The United Nations is to send a humanitarian team to Sri Lanka's war zone, where thousands of civilians remain trapped as government troops battle Tamil Tiger rebels.
UN Secretary-General Ban Ki-moon's decision to send the team came after the military said an exodus of 103,000 people from the tiny coastal strip had slowed, four days after troops blew up an earthen barrier the Liberation Tigers of Tamil Eelam (LTTE).
The safety of the remaining tens of thousands in the 13 square km rebel area prompted the UN Security Council to demand the LTTE surrender and Sri Lanka institute another pause to the fighting.
"So many lives have been sacrificed. There is no time to lose," Mr Ban told a news conference in Brussels.
The LTTE, whose fighters wear cyanide capsules to be taken in case of capture, has ruled out giving up its fight to build a separate state for the Tamil minority. The LTTE began fighting in the early 1970s, and has waged a full-blown civil war since 1983.
With conventional victory so close, Sri Lanka has rejected calls for another truce after its two-day holiday fighting pause last week was spurned by the rebels, who are designated a terrorist group by more than 30 countries.
Mr Ban said that the "rapidly deteriorating situation" had prompted him to immediately dispatch a humanitarian team to the war zone, which the army had earlier set up as a no-fire zone but has now turned into its final hunting ground for the LTTE.
Sri Lanka's minister for disaster management and human rights said the world body had not yet made an official request. "Once we have been informed, we will see certainly see how we can facilitate such a visit," Mahinda Samarasinghe said.
Ms Catherine Bragg, UN assistant secretary-general for humanitarian affairs, made clear that a formal request had in fact been made.
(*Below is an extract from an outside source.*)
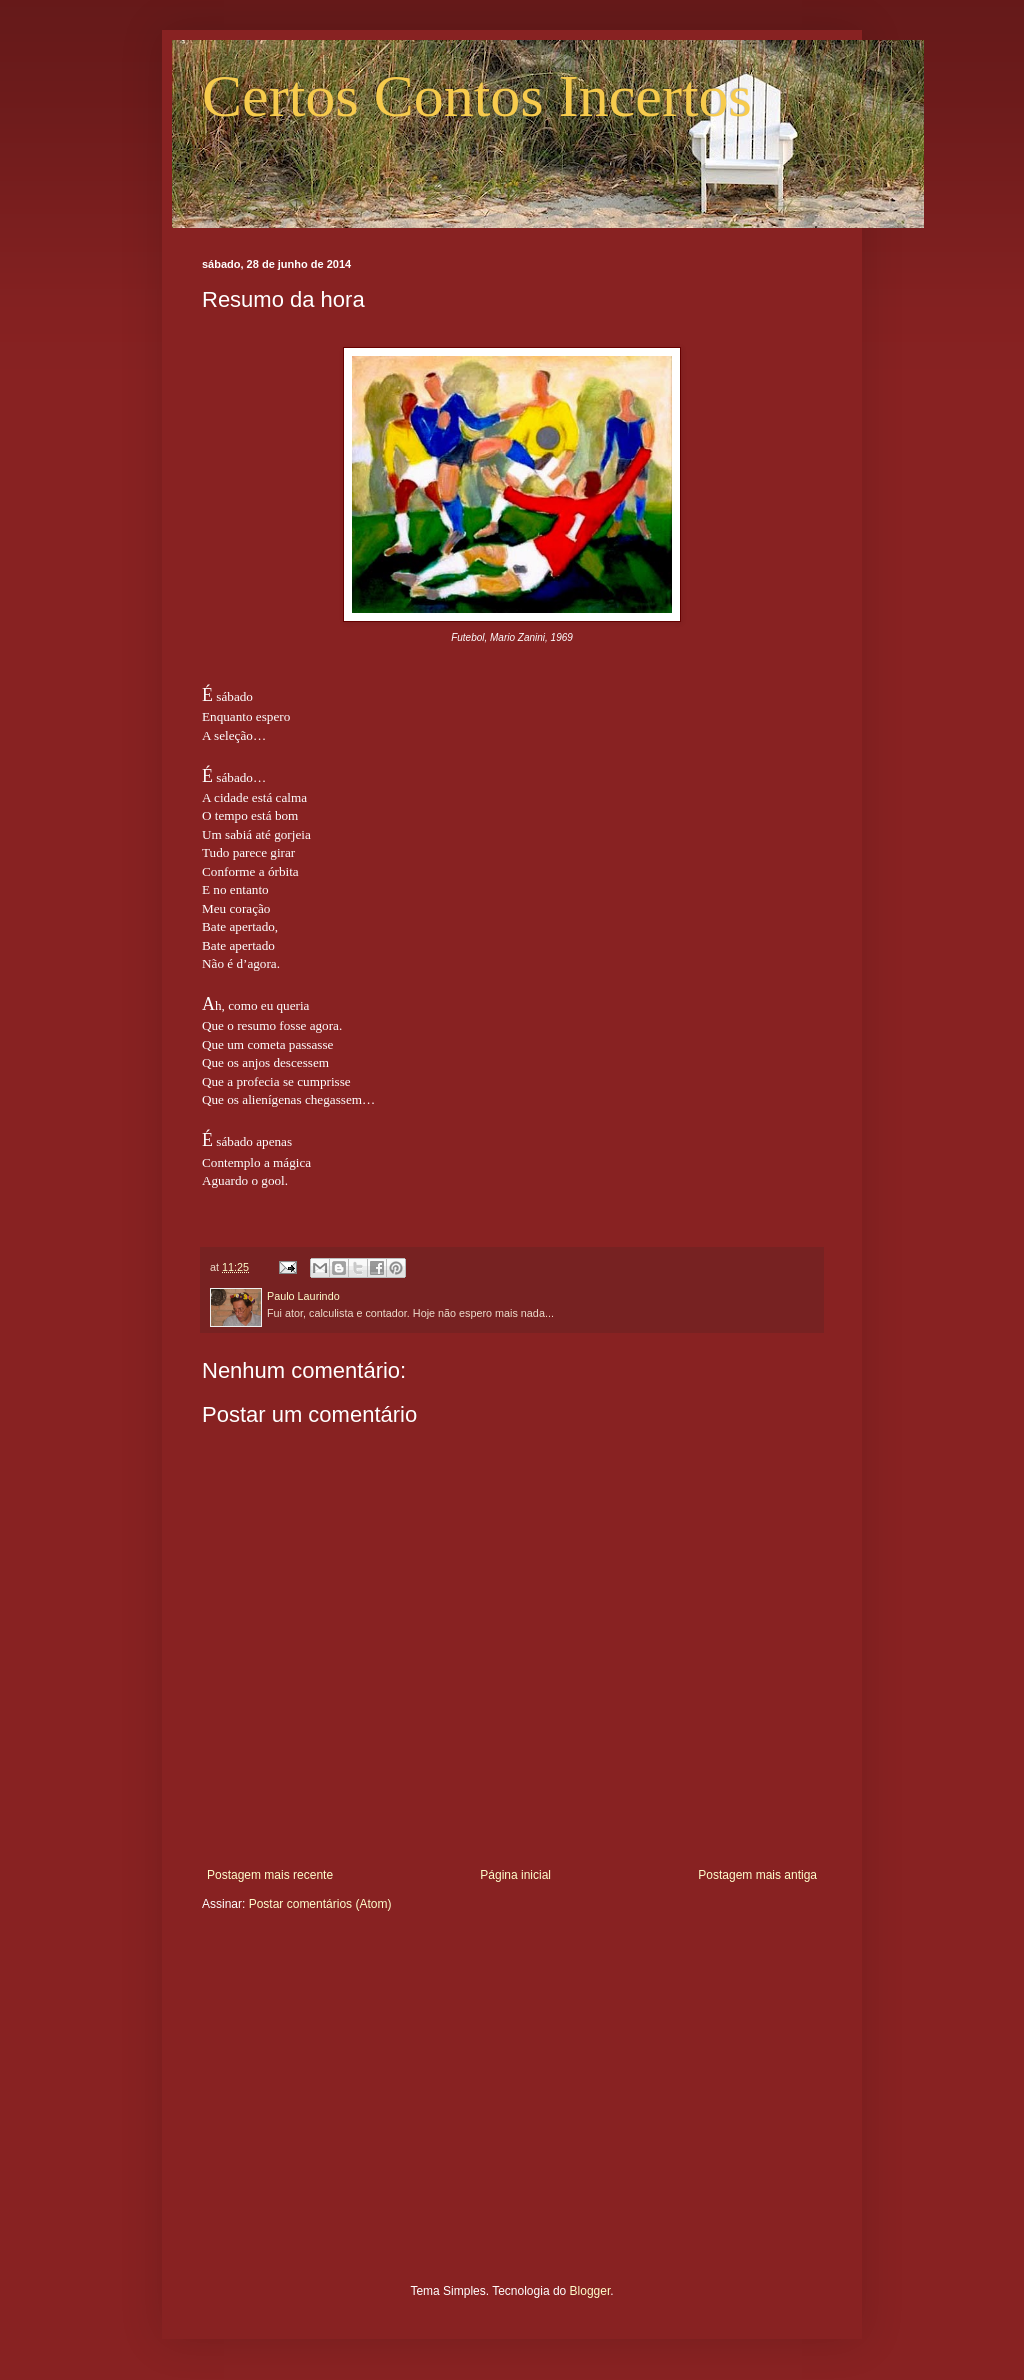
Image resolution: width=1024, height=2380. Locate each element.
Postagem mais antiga (757, 1875)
She told reporters in New York that the United Nations was awaiting permission from the government to send a security team into the conflict to assess the risk to the humanitarian mission.
Ms Bragg said the mission will be led by Canadian Neil Buhne, the UN Development Program's highest ranking official in Sri Lanka.
Sri Lankan Foreign Minister Rohitha Bogollagama acknowledged that the "situation was less than ideal," and urged outside help at a meeting with foreign diplomats, the Foreign Ministry said.
"With the unprecedented influx of large numbers of people in such a short period of time, obviously we do face an emergency humanitarian situation, and our friends in the international community are most welcome to provide emergency relief," he said.
Colombo has resisted every attempt so far to give the Tigers breathing space, pointing to what it says is the LTTE's record of manufacturing civilian crises to build external pressure for truces it has then used to re-arm.
Earlier this week, the International Committee of the Red Cross said fighting had killed several hundred people. A land and sea battle on Wednesday blocked the evacuation of wounded by sea and the delivery of aid supplies by a ship, it said.
"We are negotiating with the parties in terms of having a safe area around the boats to allow the fishermen to bring the wounded to us," ICRC spokesman Simon Schorno said in Geneva.
The Tigers and the military traded blame over the incident.
The ICRC lowered its estimate of civilians still trapped in a narrow coastal strip on the island's north to less than 50,000. Bragg put it at 50,000 and said there were some 95,000 in displaced-persons camps, up from 80,000 on Wednesday.